(RECORDS TO USE)

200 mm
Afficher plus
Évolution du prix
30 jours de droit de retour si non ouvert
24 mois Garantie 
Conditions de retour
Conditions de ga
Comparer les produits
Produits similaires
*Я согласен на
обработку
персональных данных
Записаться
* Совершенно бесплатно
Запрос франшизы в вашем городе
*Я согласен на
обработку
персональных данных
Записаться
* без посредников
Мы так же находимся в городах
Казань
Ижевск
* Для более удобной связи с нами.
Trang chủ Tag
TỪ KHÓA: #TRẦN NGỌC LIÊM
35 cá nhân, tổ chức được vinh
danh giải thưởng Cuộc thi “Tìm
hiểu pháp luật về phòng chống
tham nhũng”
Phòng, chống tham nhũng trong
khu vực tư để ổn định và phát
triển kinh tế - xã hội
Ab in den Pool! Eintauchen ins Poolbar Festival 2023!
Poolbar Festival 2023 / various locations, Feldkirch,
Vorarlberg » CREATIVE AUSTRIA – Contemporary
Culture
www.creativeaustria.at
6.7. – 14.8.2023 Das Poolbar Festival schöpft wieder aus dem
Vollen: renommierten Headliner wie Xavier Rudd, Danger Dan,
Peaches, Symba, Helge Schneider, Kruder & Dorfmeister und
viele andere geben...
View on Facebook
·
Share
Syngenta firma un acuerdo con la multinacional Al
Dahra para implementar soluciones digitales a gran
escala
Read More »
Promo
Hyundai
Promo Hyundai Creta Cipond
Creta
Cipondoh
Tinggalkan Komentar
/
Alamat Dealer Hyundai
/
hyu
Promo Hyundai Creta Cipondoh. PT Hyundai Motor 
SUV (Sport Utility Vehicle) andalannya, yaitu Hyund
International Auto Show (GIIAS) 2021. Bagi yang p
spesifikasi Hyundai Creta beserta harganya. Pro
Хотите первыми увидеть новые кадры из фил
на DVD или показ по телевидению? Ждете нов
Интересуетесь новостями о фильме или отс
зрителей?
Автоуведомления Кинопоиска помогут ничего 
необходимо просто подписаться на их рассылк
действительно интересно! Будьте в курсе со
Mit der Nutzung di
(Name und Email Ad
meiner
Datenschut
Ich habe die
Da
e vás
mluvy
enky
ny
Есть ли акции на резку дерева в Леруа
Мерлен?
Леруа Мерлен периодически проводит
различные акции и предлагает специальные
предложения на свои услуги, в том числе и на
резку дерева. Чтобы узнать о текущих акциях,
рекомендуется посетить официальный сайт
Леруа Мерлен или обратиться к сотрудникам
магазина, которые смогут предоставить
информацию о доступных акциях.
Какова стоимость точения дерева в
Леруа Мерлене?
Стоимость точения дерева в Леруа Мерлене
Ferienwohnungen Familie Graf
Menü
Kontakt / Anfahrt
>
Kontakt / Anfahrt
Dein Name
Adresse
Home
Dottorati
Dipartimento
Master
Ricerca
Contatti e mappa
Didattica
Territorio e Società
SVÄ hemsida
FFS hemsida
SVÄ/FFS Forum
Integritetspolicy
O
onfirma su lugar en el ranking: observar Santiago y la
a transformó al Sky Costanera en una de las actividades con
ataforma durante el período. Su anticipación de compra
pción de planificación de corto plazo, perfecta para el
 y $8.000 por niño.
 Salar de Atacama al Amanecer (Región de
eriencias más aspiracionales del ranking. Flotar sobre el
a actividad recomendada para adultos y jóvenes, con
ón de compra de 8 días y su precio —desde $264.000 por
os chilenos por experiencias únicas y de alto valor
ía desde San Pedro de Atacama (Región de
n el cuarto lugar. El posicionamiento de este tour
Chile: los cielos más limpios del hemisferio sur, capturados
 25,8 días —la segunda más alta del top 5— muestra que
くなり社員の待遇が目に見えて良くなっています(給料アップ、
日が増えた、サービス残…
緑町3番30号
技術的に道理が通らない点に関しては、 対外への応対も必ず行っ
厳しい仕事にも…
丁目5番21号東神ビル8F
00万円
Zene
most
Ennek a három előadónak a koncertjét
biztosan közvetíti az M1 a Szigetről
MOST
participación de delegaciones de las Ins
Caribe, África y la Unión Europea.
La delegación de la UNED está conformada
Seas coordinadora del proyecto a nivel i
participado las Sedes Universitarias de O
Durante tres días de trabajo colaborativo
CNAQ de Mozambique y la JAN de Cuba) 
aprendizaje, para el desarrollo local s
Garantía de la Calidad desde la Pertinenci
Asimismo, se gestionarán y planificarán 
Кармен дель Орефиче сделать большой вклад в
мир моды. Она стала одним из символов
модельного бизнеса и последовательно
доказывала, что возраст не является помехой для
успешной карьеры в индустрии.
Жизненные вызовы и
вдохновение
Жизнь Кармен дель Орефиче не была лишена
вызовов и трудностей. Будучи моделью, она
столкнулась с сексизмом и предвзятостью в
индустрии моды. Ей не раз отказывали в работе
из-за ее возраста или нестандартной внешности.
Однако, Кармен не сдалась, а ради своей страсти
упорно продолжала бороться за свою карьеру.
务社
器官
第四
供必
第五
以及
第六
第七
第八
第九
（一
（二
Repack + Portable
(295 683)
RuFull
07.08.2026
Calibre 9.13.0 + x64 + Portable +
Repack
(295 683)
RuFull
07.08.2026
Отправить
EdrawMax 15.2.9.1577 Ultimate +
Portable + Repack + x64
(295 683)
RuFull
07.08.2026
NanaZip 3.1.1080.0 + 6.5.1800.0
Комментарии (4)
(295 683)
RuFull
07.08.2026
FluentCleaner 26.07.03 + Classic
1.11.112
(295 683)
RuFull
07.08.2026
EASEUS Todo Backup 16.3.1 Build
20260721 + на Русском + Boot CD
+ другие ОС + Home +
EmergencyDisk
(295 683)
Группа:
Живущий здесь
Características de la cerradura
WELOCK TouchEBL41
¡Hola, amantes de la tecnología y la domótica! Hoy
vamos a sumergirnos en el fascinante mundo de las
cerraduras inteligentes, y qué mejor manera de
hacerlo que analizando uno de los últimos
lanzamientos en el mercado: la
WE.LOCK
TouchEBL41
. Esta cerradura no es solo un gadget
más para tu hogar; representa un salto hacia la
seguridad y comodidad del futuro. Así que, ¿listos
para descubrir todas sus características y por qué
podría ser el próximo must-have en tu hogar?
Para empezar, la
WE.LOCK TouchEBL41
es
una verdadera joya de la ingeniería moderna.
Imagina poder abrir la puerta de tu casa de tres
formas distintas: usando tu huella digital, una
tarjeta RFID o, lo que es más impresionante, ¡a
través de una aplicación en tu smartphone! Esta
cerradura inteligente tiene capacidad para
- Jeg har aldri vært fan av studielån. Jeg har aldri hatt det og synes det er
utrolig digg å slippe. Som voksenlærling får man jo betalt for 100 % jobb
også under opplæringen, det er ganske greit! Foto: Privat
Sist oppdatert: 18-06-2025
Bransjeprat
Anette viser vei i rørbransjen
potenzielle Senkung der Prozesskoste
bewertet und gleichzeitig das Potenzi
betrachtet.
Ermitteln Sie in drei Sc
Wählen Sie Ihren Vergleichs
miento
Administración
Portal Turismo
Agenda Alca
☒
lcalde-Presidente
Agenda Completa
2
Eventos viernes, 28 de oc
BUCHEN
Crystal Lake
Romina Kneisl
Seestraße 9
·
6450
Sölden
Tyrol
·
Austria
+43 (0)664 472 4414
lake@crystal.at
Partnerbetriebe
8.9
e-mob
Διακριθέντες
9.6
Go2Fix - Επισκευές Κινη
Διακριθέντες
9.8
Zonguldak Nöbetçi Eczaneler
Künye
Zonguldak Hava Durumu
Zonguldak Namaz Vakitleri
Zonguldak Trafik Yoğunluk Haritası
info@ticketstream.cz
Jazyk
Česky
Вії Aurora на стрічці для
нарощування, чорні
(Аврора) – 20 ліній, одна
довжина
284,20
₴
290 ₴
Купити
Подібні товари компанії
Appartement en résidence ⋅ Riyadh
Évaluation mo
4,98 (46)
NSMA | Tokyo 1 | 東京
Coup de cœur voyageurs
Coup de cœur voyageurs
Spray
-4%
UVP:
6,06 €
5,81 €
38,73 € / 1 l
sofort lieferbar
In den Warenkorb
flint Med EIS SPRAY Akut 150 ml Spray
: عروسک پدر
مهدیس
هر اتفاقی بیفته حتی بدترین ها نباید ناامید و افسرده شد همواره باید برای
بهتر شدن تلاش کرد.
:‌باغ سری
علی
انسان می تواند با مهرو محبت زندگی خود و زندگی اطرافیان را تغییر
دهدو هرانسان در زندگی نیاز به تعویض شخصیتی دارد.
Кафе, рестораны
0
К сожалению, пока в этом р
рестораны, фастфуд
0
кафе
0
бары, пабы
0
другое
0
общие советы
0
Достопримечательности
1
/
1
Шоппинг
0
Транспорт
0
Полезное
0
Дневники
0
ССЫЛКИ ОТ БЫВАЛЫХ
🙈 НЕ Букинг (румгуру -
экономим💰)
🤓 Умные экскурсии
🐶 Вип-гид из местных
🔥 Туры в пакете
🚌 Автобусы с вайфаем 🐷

(End RECORDS TO USE)

**EXERCISE REQUIREMENTS:** Using the entries above, return each line that includes the word "nhũng".

**PROBLEM SOLUTION:**
tham nhũng”
Phòng, chống tham nhũng trong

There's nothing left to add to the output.